The decision was announced Tuesday following the Monetary Policy Committee (MPC) meeting, with Governor Dr Michael Atingi-Ego stating that the current policy remains appropriate to keep inflation near target while supporting long-term economic growth and transformation.
“The MPC considers the current policy stance suitable for maintaining inflation around the target, while facilitating sustainable economic growth and socio-economic transformation,” Dr Atingi-Ego said while delivering the May 2025 Monetary Policy Statement.
Uganda, like many least developed countries, faces increased vulnerability due to global economic headwinds, including trade disruptions, geopolitical tensions, and volatile commodity prices. These factors, the Governor noted, continue to pose both upside and downside risks to the inflation and growth outlook.
Inflation targeting has been a cornerstone of Uganda’s macroeconomic framework since July 2011, enabling the country to reduce inflation to single digits, deepen financial markets, and sustain high economic growth.
The BoU projects core inflation to average between 4.5 and 5.0 percent in the 2025/26 financial year, gradually converging toward the medium-term 5 percent target. Headline and core inflation in April 2025 rose slightly to 3.5 percent and 3.9 percent, up from 3.4 percent and 3.6 percent in March, respectively.
While inflation remains contained, Dr Atingi-Ego warned that the risks are skewed toward the upside. Key risks include stronger domestic demand—especially from increased investment in Uganda’s extractive sector—geopolitical instability, global supply chain disruptions, and adverse weather conditions impacting food production.
Other inflationary pressures could arise from exchange rate depreciation due to global uncertainty and financial market volatility.

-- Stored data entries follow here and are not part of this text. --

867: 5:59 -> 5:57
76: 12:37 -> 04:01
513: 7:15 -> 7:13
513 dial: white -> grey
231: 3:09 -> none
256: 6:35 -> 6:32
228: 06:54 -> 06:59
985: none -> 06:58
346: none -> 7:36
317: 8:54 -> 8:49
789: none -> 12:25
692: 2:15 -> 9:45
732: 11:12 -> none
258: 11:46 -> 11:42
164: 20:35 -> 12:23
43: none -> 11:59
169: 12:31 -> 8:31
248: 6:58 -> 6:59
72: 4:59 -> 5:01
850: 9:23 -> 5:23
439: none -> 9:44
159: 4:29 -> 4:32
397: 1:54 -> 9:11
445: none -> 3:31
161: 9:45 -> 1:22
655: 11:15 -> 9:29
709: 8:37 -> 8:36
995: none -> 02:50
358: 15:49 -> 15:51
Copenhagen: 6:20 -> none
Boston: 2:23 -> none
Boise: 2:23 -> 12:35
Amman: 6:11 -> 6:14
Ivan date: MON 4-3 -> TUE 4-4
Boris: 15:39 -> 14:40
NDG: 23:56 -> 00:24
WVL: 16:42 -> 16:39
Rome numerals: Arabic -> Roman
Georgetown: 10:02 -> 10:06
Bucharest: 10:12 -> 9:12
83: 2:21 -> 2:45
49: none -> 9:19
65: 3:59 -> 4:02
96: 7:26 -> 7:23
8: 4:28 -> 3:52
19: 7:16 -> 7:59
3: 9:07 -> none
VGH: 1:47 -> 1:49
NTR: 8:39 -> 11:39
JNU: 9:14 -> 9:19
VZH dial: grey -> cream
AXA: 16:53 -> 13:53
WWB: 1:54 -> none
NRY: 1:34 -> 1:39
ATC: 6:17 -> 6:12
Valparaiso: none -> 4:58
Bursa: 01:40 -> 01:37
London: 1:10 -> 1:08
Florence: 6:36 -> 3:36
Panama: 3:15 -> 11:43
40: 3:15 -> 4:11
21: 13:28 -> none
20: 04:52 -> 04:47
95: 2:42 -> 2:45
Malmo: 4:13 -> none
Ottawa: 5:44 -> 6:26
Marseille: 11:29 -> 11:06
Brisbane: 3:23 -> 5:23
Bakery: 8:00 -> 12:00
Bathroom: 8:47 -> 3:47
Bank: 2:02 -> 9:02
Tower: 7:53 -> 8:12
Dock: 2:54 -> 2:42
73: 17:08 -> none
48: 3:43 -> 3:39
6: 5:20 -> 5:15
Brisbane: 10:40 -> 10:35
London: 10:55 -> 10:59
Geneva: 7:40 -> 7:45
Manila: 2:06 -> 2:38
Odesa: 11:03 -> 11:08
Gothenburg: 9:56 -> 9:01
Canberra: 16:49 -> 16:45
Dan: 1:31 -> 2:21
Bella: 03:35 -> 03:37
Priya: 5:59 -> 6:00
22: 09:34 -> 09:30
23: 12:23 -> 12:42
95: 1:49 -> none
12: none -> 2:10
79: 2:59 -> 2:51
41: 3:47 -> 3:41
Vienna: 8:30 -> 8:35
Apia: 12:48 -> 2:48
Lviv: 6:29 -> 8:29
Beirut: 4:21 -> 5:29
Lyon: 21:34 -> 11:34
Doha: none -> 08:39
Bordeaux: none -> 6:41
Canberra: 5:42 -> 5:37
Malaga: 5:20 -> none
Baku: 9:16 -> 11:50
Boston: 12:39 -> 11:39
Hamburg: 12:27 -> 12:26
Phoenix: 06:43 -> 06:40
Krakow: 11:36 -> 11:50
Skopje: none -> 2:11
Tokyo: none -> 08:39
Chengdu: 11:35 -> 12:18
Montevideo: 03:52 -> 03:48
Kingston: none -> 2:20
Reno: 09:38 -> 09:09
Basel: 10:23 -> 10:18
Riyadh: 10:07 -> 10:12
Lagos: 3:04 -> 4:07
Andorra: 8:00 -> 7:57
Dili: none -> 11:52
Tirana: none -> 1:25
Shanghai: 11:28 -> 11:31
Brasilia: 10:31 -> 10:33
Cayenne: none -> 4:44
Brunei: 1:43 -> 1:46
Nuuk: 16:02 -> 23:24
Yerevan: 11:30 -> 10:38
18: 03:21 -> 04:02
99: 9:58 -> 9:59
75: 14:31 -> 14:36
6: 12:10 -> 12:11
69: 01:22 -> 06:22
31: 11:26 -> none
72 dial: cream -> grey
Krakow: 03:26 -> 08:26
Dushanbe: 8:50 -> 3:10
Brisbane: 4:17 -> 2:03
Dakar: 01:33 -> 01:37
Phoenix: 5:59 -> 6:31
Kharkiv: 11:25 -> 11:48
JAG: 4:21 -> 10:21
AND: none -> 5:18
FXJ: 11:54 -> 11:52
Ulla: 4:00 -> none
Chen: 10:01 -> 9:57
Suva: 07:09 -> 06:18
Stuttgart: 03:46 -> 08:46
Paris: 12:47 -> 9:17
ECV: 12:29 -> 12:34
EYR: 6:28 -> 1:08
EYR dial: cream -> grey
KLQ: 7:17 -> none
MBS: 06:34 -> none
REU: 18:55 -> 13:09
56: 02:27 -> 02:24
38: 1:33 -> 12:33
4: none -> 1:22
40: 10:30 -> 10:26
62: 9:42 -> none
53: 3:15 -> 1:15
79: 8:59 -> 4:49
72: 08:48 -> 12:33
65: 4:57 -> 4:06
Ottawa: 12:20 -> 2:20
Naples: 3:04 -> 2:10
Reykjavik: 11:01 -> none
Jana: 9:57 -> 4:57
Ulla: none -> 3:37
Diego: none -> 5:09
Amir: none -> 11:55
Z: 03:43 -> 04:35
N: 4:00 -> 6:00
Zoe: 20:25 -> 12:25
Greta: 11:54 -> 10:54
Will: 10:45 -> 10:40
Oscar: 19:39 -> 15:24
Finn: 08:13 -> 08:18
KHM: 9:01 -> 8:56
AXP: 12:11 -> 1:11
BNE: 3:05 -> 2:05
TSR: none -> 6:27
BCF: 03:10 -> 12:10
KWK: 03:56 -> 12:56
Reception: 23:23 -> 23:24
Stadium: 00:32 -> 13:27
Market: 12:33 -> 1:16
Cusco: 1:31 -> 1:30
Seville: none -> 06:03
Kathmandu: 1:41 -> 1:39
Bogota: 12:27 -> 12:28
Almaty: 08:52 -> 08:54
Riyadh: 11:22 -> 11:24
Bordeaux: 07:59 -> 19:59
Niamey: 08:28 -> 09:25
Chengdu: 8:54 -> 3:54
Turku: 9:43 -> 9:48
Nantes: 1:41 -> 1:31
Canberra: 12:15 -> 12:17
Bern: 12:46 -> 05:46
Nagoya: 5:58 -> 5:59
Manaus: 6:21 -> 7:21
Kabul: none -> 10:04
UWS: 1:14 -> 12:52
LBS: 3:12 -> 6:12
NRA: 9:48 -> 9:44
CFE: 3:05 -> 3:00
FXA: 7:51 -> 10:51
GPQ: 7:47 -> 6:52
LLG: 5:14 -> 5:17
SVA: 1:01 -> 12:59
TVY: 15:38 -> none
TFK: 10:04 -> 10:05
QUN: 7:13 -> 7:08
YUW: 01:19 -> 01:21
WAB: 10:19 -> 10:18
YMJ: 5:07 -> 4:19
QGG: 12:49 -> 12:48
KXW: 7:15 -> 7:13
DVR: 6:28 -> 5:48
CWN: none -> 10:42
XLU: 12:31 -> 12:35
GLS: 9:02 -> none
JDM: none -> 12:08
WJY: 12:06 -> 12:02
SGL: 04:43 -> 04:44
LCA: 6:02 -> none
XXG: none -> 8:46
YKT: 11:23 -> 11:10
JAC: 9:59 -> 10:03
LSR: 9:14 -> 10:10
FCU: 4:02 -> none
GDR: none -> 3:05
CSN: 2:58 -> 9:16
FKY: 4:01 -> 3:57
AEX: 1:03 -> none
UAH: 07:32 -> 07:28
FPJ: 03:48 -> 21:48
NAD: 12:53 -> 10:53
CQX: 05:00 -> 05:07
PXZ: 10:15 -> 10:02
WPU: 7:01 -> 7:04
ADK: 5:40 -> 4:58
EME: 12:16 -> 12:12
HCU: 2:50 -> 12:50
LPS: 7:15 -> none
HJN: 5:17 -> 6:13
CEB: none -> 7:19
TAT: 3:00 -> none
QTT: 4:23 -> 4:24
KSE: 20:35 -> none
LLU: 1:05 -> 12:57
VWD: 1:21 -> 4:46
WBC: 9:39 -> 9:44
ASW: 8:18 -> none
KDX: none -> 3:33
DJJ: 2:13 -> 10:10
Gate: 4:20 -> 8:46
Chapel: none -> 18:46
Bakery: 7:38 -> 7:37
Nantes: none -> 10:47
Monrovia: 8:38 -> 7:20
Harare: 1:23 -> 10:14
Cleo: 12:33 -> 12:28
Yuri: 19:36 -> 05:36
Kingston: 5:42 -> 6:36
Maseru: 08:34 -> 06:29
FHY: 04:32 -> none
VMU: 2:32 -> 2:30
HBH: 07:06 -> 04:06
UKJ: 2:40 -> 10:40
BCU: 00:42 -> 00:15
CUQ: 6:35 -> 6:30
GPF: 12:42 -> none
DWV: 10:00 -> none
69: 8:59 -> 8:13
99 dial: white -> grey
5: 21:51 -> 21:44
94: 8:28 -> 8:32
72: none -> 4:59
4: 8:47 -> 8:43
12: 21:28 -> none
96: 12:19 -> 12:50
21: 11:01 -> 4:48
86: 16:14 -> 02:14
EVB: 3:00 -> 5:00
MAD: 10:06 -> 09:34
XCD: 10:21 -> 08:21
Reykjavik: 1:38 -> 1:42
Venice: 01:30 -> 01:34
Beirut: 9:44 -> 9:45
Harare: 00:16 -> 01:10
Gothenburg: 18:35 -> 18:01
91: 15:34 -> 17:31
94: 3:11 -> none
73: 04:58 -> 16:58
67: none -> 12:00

On the downside, the BoU sees potential relief from further appreciation of the exchange rate, particularly if capital inflows to the oil and gas sector continue. Additional mitigating factors include improved agricultural output, continued declines in global commodity and energy prices, and easing external inflation pressures due to slower growth in major economies.
Despite global uncertainties, Uganda’s economy remains resilient. Business sentiment remains positive, and economic activity has held steady. However, the central bank cautioned that the growth outlook is not without risks.
“Downside risks include disruptions to global supply chains, weaker external demand, tighter global financial conditions, and persistent policy uncertainty,” said Dr Atingi-Ego.
On the positive side, the BoU highlighted potential gains from accelerated investment in oil and gas, supportive government policies, improved tourism, and favourable global trade negotiations.
“Despite the strong current performance, the balance of risks to the growth outlook is tilted to the downside,” the Governor concluded.